When Harley owners come together, there is a feeling of pride and camaraderie, and many riders buy so-called HOG patches to commemorate membership in a local chapter or participation in a rally. The patches are proudly displayed on a leather vest or jacket. However, sometimes the patches do not get sewn on due to a lack of sewing knowledge or skill. Sewing a patch onto leather is not hard to do, but takes some planning and knowledge.
Things You'll Need
100% nylon or 100% polyester thread to match the edge of the patch
Pins or spray adhesive
Choose thread that is 100% polyester or nylon and has no cotton content. The tannin used to prepare the leather is not compatible with cotton fibers, and cotton thread will eventually rot.
Place the patch so that it is visually pleasing. Do not measure where you think the patch should be placed, for example, in the center of the vest's back. The actual measurement of the center may not be the visual center.
Flatten the lining on the inside of the vest. The lining should not be folded or wrinkled, or the patch may cause the garment to fit awkwardly after it has been sewn on. If you are sewing a patch onto the shoulder, make sure that you have enough lining left to allow the vest to move naturally. If the lining thread is easy to snip away and resew, you can sew the patch onto just the leather, and then refasten the lining after the patch has been secured.
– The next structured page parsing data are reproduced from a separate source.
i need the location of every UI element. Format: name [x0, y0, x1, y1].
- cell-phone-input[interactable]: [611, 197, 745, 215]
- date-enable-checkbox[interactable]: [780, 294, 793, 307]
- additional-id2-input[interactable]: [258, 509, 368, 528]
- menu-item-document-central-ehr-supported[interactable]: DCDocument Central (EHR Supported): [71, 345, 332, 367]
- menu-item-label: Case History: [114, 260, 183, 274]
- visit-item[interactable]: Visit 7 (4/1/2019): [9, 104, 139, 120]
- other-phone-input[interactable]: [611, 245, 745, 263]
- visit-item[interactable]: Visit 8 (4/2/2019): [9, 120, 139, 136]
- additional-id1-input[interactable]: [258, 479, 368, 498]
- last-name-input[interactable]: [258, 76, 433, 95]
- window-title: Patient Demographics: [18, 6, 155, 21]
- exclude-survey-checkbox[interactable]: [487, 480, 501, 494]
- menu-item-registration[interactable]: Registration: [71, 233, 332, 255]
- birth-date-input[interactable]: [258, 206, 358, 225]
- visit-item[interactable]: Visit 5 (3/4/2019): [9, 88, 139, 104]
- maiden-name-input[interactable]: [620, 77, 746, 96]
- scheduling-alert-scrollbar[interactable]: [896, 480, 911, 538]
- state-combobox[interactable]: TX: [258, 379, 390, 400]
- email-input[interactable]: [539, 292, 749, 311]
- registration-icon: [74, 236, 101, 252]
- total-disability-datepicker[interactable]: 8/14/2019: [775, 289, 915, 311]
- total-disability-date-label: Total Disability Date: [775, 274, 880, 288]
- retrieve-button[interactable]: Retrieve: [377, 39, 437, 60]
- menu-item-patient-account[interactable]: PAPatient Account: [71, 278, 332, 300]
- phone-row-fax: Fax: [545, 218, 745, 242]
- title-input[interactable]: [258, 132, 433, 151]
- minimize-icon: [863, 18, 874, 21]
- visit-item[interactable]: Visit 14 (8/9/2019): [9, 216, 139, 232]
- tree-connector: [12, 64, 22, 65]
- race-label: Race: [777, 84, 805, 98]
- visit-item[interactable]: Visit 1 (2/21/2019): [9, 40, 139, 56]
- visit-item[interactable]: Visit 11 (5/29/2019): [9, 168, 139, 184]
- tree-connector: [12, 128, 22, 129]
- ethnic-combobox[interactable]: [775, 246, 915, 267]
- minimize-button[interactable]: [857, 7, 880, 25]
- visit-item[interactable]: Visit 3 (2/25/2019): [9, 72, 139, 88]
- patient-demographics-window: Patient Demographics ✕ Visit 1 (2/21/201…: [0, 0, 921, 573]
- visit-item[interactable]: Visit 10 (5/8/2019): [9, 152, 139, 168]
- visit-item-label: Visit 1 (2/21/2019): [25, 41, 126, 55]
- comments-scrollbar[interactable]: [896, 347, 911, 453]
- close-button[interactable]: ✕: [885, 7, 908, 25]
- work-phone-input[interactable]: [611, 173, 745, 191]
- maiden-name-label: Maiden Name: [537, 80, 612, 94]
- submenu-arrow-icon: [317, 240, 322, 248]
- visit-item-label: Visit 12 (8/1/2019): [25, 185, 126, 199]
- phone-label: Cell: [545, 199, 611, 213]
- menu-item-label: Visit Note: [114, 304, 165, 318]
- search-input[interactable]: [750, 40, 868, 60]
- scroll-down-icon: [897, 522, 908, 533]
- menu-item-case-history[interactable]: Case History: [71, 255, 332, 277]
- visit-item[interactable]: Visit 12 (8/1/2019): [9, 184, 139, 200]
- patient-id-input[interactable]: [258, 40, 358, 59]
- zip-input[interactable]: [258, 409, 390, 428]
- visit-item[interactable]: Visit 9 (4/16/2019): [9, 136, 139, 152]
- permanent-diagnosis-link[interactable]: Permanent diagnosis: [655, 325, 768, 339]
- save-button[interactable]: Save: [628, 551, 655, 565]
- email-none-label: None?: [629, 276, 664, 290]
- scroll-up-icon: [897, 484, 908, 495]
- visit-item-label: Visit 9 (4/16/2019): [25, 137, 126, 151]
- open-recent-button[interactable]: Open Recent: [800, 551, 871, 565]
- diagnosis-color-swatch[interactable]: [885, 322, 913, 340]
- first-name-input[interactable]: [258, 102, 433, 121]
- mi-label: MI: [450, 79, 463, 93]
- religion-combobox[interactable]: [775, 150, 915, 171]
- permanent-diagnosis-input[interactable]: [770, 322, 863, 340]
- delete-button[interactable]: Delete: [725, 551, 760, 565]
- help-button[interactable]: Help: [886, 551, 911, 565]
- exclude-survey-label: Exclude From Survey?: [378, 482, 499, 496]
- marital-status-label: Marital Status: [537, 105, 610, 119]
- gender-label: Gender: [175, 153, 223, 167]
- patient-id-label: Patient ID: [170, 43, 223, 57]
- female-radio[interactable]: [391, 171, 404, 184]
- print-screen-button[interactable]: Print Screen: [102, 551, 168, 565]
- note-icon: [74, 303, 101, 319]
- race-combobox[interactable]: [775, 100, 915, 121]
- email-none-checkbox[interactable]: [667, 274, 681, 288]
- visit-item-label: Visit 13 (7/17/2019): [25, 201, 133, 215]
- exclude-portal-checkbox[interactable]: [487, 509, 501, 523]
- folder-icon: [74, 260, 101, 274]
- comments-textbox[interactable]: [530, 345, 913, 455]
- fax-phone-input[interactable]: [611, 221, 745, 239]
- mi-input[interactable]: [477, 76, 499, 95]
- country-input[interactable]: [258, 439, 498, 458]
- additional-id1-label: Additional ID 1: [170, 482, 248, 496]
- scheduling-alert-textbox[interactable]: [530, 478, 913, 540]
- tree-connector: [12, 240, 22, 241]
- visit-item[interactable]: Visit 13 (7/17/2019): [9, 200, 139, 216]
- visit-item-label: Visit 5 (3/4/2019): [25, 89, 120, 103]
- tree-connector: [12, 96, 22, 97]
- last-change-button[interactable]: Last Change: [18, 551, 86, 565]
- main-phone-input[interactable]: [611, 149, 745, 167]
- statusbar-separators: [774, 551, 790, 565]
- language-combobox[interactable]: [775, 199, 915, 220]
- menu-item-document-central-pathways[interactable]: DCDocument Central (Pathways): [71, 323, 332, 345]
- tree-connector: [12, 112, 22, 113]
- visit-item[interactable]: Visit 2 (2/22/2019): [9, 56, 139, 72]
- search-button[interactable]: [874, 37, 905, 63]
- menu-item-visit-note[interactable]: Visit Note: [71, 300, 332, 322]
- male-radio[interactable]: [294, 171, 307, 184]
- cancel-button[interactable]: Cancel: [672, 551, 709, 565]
Pin the patch where you want it to go, and then put the vest on. Make sure the lining is pinned as well. The patch may look different than it did when lying flat, depending on how the vest fits and how the leather moves with the contours of your body. By trying the garment on with the patch attached, you can immediately see exactly how it will look when it is worn. You can also use spray adhesive to keep the patch in place.
Sew the patch to the vest, starting form the inside, along the trim edge. Use small stitches and place them so that they are nearly invisible. Use a thimble to push the needle through the leather. Do not venture into the colored area of the patch when you are sewing. If your patch has no trim edge, use thread that will match the leather or the outer color of the patch.
If the lining of the vest shows at the bottom of the garment, sewing on a patch is a good way to move the lining up to where it should be. A stain or hole can also be covered up with a patch.
Do not trim anything away from the edges of your patch. It may ravel and you may end up being unable to sew the patch onto your vest.